So far we have only been dealing in single array Zarr data stores. In this next example, we will create a zarr store with multiple arrays and then consolidate metadata. The speed up is significant when dealing in remote storage options, which we will see in the following example on accessing cloud storage.

In [None]:
store = zarr.storage.MemoryStore()
group = zarr.create_group(store=store)
group.create_array(shape=(1,), name='a', dtype='float64')
group.create_array(shape=(2, 2), name='b', dtype='float64')
group.create_array(shape=(3, 3, 3), name='c', dtype='float64')
zarr.consolidate_metadata(store)

Now, if we open that group, the Group’s metadata has a zarr.core.group.ConsolidatedMetadata that can be used:

In [None]:
from pprint import pprint

consolidated = zarr.open_group(store=store)
consolidated_metadata = consolidated.metadata.consolidated_metadata.metadata

pprint(dict(sorted(consolidated_metadata.items())))

Note that while Zarr-Python supports consolidated metadata for v2 and v3 formatted Zarr stores, it is not technically part of the specification (hence the warning above). 

⚠️ Use Caution When ⚠️
- **Stale or incomplete consolidated metadata**: If the dataset is updated but the consolidated metadata entrypoint isn't re-consolidated, readers may miss chunks or metadata.

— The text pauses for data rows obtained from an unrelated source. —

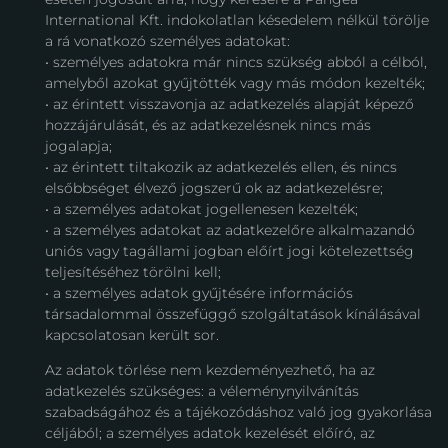
International Kft. indokolatlan késedelem nélkül törölje
a rá vonatkozó személyes adatokat:
• személyes adatokra már nincs szükség abból a célból,
amelyből azokat gyűjtötték vagy más módon kezelték;
• az érintett visszavonja az adatkezelés alapját képező
hozzájárulását, és az adatkezelésnek nincs más
jogalapja;
• az érintett tiltakozik az adatkezelés ellen, és nincs
elsőbbséget élvező jogszerű ok az adatkezelésre;
• a személyes adatokat jogellenesen kezelték;
• a személyes adatokat az adatkezelőre alkalmazandó
uniós vagy tagállami jogban előírt jogi kötelezettség
teljesítéséhez törölni kell;
• a személyes adatok gyűjtésére információs
társadalommal összefüggő szolgáltatások kínálásával
kapcsolatosan került sor.
Az adatok törlése nem kezdeményezhető, ha az
adatkezelés szükséges: a véleménynyilvánítás
szabadságához és a tájékozódáshoz való jog gyakorlása
céljából; a személyes adatok kezelését előíró, az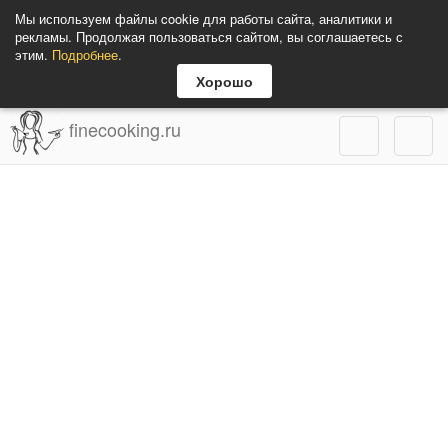
Мы используем файлы cookie для работы сайта, аналитики и
рекламы. Продолжая пользоваться сайтом, вы соглашаетесь с
этим.
Подробнее
.
Хорошо
finecooking.ru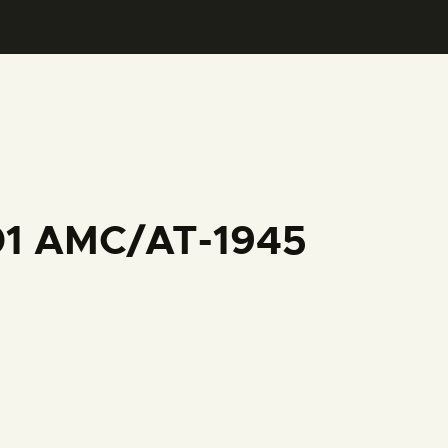
001 AMC/AT-1945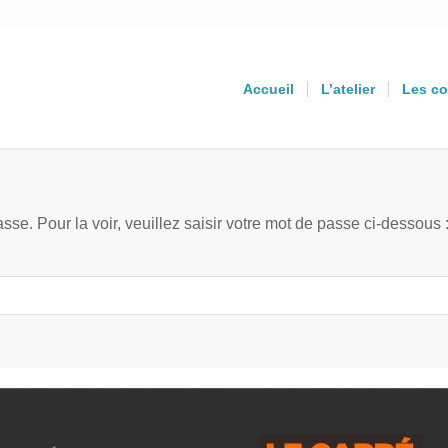
Accueil
L’atelier
Les co
sse. Pour la voir, veuillez saisir votre mot de passe ci-dessous 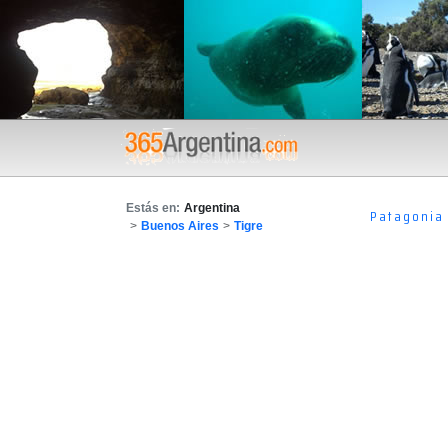
Estás en:
Argentina
Patagonia
>
Buenos Aires
>
Tigre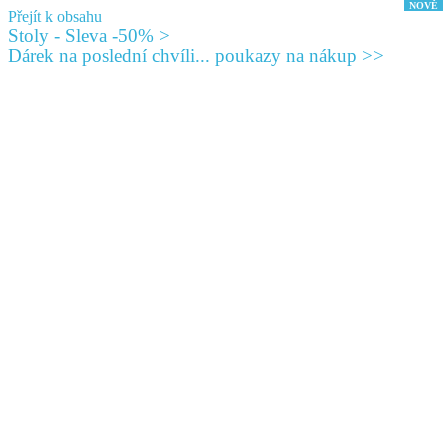
Přejít k obsahu
Stoly - Sleva -50% >
Dárek na poslední chvíli... poukazy na nákup >>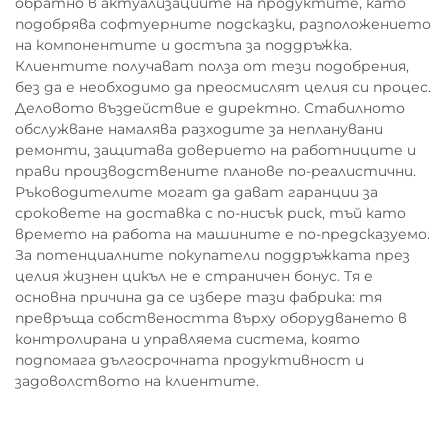
обратно в актуализациите на продуктите, като
подобрява софтуерните подсказки, разположението
на компонентите и достъпа за поддръжка.
Клиентите получават полза от тези подобрения,
без да е необходимо да преосмислят целия си процес.
Деловото въздействие е директно. Стабилното
обслужване намалява разходите за непланувани
ремонти, защитава доверието на работниците и
прави производствените планове по-реалистични.
Ръководителите могат да дават гаранции за
сроковете на доставка с по-нисък риск, тъй като
времето на работа на машините е по-предсказуемо.
За потенциалните покупатели поддръжката през
целия жизнен цикъл не е страничен бонус. Тя е
основна причина да се избере тази фабрика: тя
превръща собствеността върху оборудването в
контролирана и управляема система, която
подпомага дългосрочната продуктивност и
задоволството на клиентите.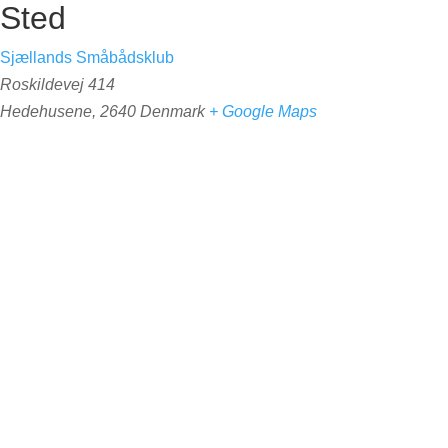
Sted
Sjællands Småbådsklub
Roskildevej 414
Hedehusene
,
2640
Denmark
+ Google Maps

Always run zarr.consolidate_metadata() after changes.
- **Concurrent writes or multi-writer pipelines**: Consolidated metadata can lead to inconsistent reads if multiple processes write without coordination. Use with caution in dynamic or shared write environments.
- **Local filesystems or mixed toolchains**: On local storage, consolidation offers little benefit as hierarchy discovery is generally quite cheap. 

### Object Storage as a Zarr Store

Zarr’s layout (many files/chunks per array) maps perfectly onto object storage, such as Amazon S3, Google Cloud Storage, or Azure Blob Storage. Each chunk is stored as a separate object, enabling distributed reads/writes.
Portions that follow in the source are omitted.